An Improved Faster RCNN Approach for Face Detection

This paper introduces a novel face detection framework that leverages deep learning, specifically by enhancing the Faster R-CNN architecture. The research achieves state-of-the-art performance on the FDDB benchmark, surpassing previous models in the domain of face detection. This is accomplished through the integration of several advanced strategies.

Methodology

The proposed method builds on the existing Faster R-CNN framework, comprising two main components: a Region Proposal Network (RPN) and a Fast R-CNN for object classification and boundary refinement. Key innovations in the approach include:

  • Feature Concatenation: This technique enhances feature extraction by pooling from multiple convolutional layers, capturing both low-level and high-level features. This results in a more nuanced representation of Regions of Interest (RoIs), improving detection accuracy.
  • Hard Negative Mining: By reintroducing challenging negative samples during training, the model reduces false positives and enhances classification performance. Regions with an Intersection over Union (IoU) below 0.5 are considered hard negatives and are instrumental in refining the model.
  • Multi-Scale Training: This strategy expands the robustness of the model by introducing variability in input image sizes, thus promoting scale invariance in the detection process.

The method is trained using a combination of datasets, initially employing the WIDER FACE dataset for model pretraining and subsequent fine-tuning on the FDDB dataset.

Experimental Results

The empirical evaluation underscores the effectiveness of the proposed enhancements.
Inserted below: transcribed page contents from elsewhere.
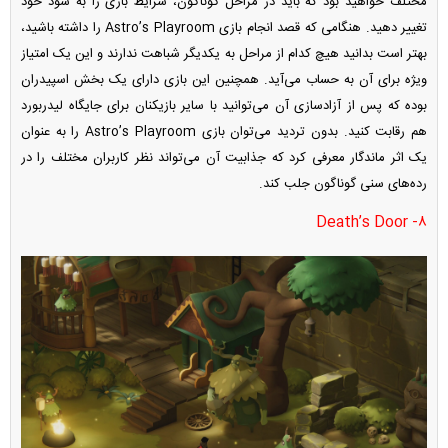
مختلف خواهید بود که باید در مراحل گوناگون، شرایط بازی را به سود خود
تغییر دهید. هنگامی که قصد انجام بازی Astro’s Playroom را داشته باشید،
بهتر است بدانید هیچ کدام از مراحل به یکدیگر شباهت ندارند و این یک امتیاز
ویژه برای آن به حساب می‌آید. همچنین این بازی دارای یک بخش اسپیدران
بوده که پس از آزادسازی آن می‌توانید با سایر بازیکنان برای جایگاه لیدربورد
هم رقابت کنید. بدون تردید می‌توان بازی Astro’s Playroom را به عنوان
یک اثر ماندگار معرفی کرد که جذابیت آن می‌تواند نظر کاربران مختلف را در
رده‌های سنی گوناگون جلب کند.
۸- Death’s Door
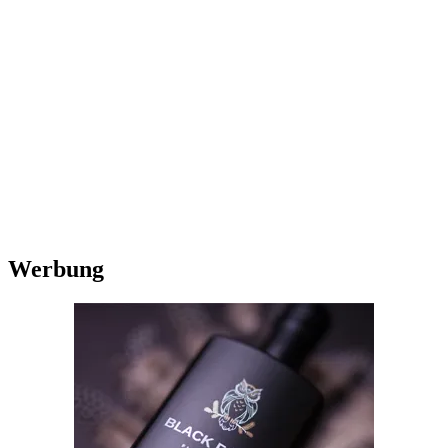
Werbung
On the FDDB benchmark, the framework achieves the highest scores in both standard and continuous ROC measurements when compared to existing published methods. The experiments employ a comprehensive set of metrics and data augmentation strategies to validate performance improvements.

Ablation studies further delineate the contributions of individual components. The results suggest that each strategic enhancement—such as hard negative mining and feature concatenation—provides distinct benefits that cumulatively lead to significant gains in detection capabilities.

Implications and Future Directions

The enhancements proposed for face detection with Faster R-CNN underline crucial methodological advancements in object detection tasks. The findings indicate a substantial improvement in accuracy and robustness for real-world face detection scenarios characterized by occlusions, complex poses, and challenging illuminations.

Practically, these advancements can be pivotal in applications requiring high precision and recall, such as security and surveillance systems. Theoretically, this research lays the groundwork for further exploration of feature representation and model training methodologies in deep learning contexts.

Future research directions may focus on improving the efficiency and scalability of the approach, facilitating real-time face detection applications. Additionally, adapting these improvements to other domains within object detection could further extend the impact of these findings.

This paper represents a significant step forward in the landscape of face detection, providing tangible improvements through refined proposals and thoughtful experimentation.